Tesoros y otras pequeñeces
Existe un reducido club de ciudades que tienen en común estar rodeadas por siete colinas. Enclaves como Roma, Lisboa, Estambul, Río de Janeiro o Cáceres están unidos por esta caprichosa cifra, que para algunos es un número de la suerte. Comprenderán entonces que, ante un caso así, Barcelona también tenga su septeto de lomas, situadas entre Collserola y el mar. En una de ellas -la del Carmel- se encuentran las cuevas de Simanya; un conjunto de cavernas que, durante siglos, fueron sinónimo de oro enterrado. Demostrando que no todos los túneles del Carmel tienen que ser de infausta memoria.

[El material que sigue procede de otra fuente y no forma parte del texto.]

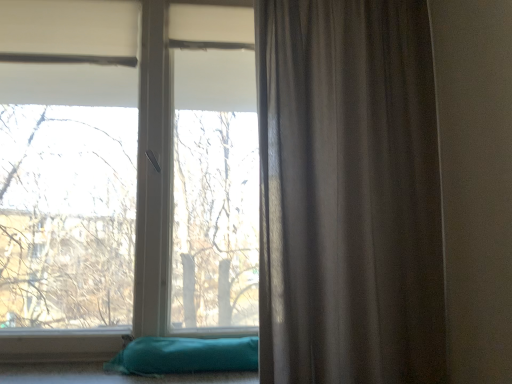 Question: Is satin gray curtain at right wider or thinner than teal fabric pillow at lower left?

Choices:
 (A) wide
 (B) thin

Answer: (B)

Question: From a real-world perspective, is satin gray curtain at right above or below teal fabric pillow at lower left?

Choices:
 (A) below
 (B) above

Answer: (B)

Question: Which is nearer to the satin gray curtain at right?

Choices:
 (A) teal fabric pillow at lower left
 (B) transparent glass window at center

Answer: (A)

Question: Which object is positioned farthest from the teal fabric pillow at lower left?

Choices:
 (A) transparent glass window at center
 (B) satin gray curtain at right

Answer: (A) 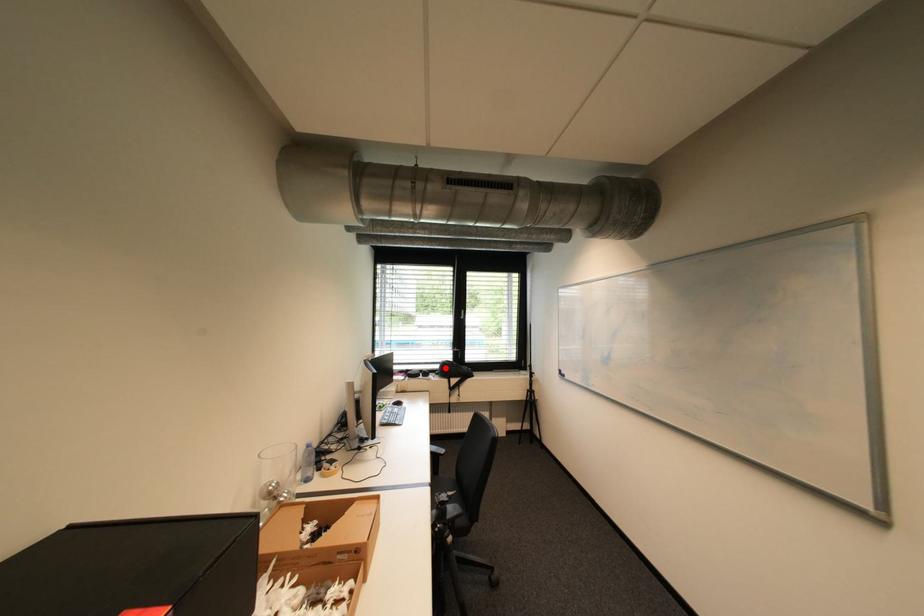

En la actualidad, no quedan ni abuelas que cuenten cuentos. Sólo el colegio CEIP Coves d'en Cimany guarda en su nombre la memoria de lo que fue leyenda popular. Para llegar hasta allí hay que subir por las empinadas cuestas que van hacia el santuario de Nuestra Señora del Coll. Edificio que antaño dominaba en solitario estos montes, sólo transitados por señores feudales de cacería. Pero pasó el tiempo, creció el barrio actual y del antiguo bosque apenas se vislumbra gran cosa. A pocos metros de la ermita, en la calle de la Mare de Déu del Pilar, el asfalto se transforma en un estrecho caminito de tierra que nos lleva al parque del Carmel. Espacio que -diferencia del vecino parque Güell- aún conserva su aspecto asilvestrado. Tampoco hay que caminar mucho. Muy pronto, la altura permite una panorámica insólita. El Tibidabo a la izquierda, y las chimeneas de Sant Adrià a la derecha. Al fondo, al final de la larga bahía, Badalona y el Maresme.

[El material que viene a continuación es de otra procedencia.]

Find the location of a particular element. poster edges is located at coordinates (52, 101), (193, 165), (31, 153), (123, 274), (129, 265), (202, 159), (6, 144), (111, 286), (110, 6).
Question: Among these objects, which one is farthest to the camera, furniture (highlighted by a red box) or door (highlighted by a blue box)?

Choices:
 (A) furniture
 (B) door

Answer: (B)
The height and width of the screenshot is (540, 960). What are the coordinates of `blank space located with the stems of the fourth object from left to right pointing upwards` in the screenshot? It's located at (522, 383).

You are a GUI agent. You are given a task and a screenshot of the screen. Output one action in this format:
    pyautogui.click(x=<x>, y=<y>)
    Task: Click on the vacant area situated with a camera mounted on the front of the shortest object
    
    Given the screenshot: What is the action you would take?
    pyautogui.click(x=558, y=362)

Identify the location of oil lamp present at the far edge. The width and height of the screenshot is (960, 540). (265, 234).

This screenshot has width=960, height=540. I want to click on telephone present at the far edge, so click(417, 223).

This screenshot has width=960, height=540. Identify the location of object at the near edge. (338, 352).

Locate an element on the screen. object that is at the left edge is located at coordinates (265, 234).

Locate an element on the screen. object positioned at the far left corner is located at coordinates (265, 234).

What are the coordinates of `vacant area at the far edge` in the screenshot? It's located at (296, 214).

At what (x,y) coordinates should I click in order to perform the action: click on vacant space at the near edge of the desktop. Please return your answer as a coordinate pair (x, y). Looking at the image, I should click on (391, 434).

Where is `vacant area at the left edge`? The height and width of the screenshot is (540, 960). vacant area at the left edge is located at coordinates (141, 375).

Fatigado por la subidita, me siento bajo un algarrobo y no tardo nada en dirigir la vista hacia el suelo. Quién sabe si -ahí abajo- no hay una de las galerías donde se escondía el bandolero Perot Rocaguinarda o el Escolanet de Polinyà. Quizá fue usada para huir por los hermanos Poc o por los también hermanos Margarit, versión barroca de los Dalton del Oeste. A lo largo de generaciones, su escasa población, las numerosas cuevas y la relativa lejanía con respecto a Barcelona convirtieron este rincón en un paraje ideal para quienes se ocultaban de la justicia. De tal manera que comenzaron a circular habladurías sobre botines enterrados en el fondo de sus grutas.

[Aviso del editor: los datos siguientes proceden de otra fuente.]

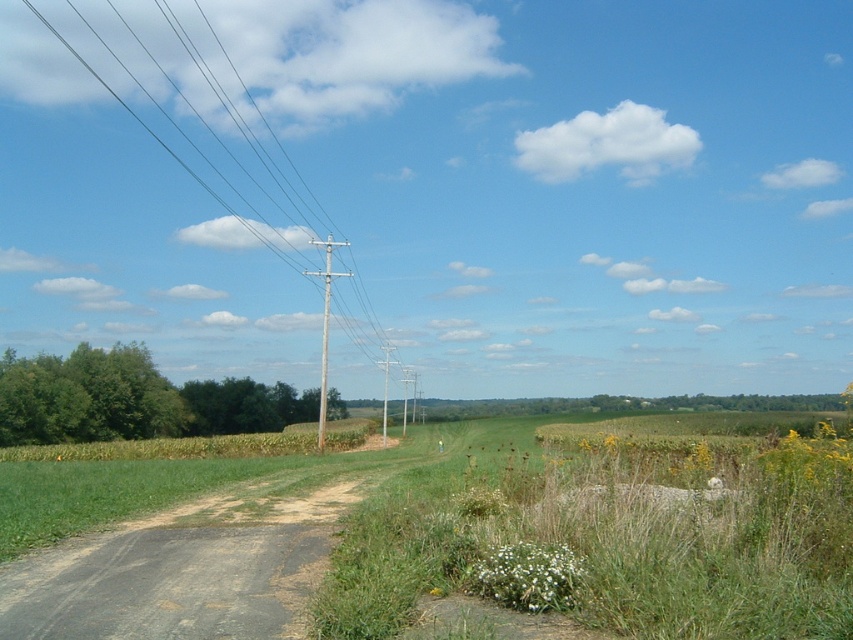 Does dull gray asphalt at lower left have a larger size compared to metallic wire at upper left?

Actually, dull gray asphalt at lower left might be smaller than metallic wire at upper left.

Which is behind, point (107, 564) or point (303, 264)?

Point (303, 264)

Find the location of a particular element. This screenshot has height=640, width=853. dull gray asphalt at lower left is located at coordinates (187, 566).

Is point (267, 532) farther from camera compared to point (328, 292)?

No, (267, 532) is in front of (328, 292).

Between dull gray asphalt at lower left and brown wooden telegraph pole at center, which one appears on the right side from the viewer's perspective?

From the viewer's perspective, dull gray asphalt at lower left appears more on the right side.

Describe the element at coordinates (187, 566) in the screenshot. This screenshot has width=853, height=640. I see `dull gray asphalt at lower left` at that location.

What are the coordinates of `dull gray asphalt at lower left` in the screenshot? It's located at (187, 566).

Can you confirm if metallic wire at upper left is bigger than brown wooden telegraph pole at center?

Correct, metallic wire at upper left is larger in size than brown wooden telegraph pole at center.

Does metallic wire at upper left appear over brown wooden telegraph pole at center?

Yes, metallic wire at upper left is above brown wooden telegraph pole at center.

The width and height of the screenshot is (853, 640). Identify the location of metallic wire at upper left. (194, 113).

The height and width of the screenshot is (640, 853). Find the location of `metallic wire at upper left`. metallic wire at upper left is located at coordinates (194, 113). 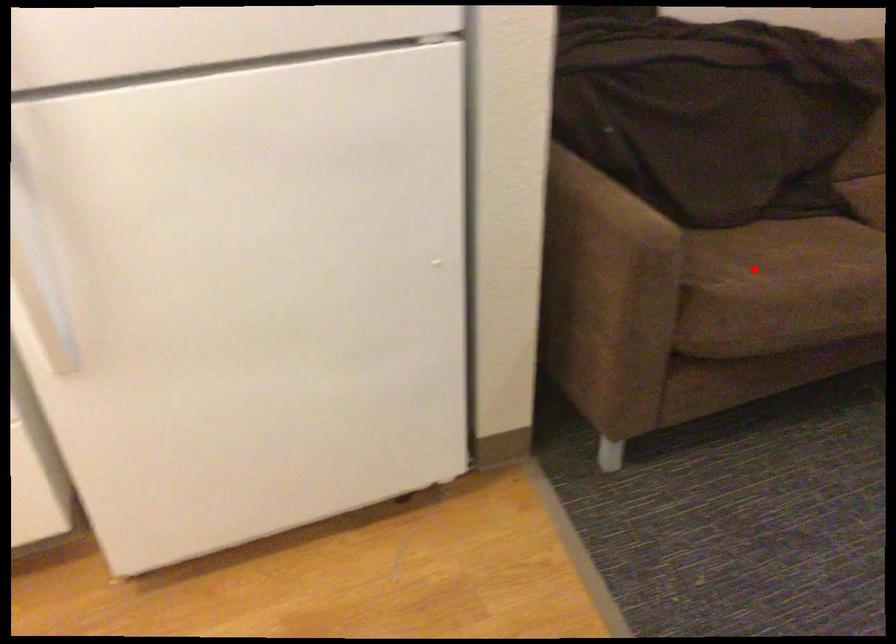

Las abuelas tuvieron nuevos lances que contar cuando, en el siglo XIX, una nueva generación de bandidos se hizo con los andurriales. Por estas sendas se escondieron partidas de trabucaires y carlistas irredentos. Y sus laderas fueron mudos testigos de episodios tan truculentos como el tiroteo de la Torre Negra, el asesinato del ermitaño del santuario del Carmel o el asalto a Can Castellví, que se saldó con varios muertos y que tuvo lugar no muy lejos de aquí (a caballo), en una zona de Collserola todavía conocida como El Bosc dels Lladres.
Resulta extraño pensar que, en estos momentos, en algún lugar bajo mis pies, se podría ocultar alguno de sus legendarios tesoros. Sueño un rato, imaginando el efecto -entre codicia y temor- que debía producir en nuestros mayores la idea de toparse con el escondite secreto de alguno de aquellos forajidos. Pero, que se sepa, nadie se ha hecho sospechosamente millonario en las inmediaciones y las legendarias cavernas se convirtieron en vulgares minas de hierro. Como bromea socarrón el dueño de un bar cercano a quien le confieso mis pesquisas: "¡A nosotros nos lo iban a decir, si hubiese algo!". Todos hemos reído y le hemos dado la razón. Aunque, juraría yo, que al irme he visto, de refilón, cómo sus clientes se calzaban un parche en el ojo y se ponían a contar doblones. Y es que, con los tesoros, nunca se sabe.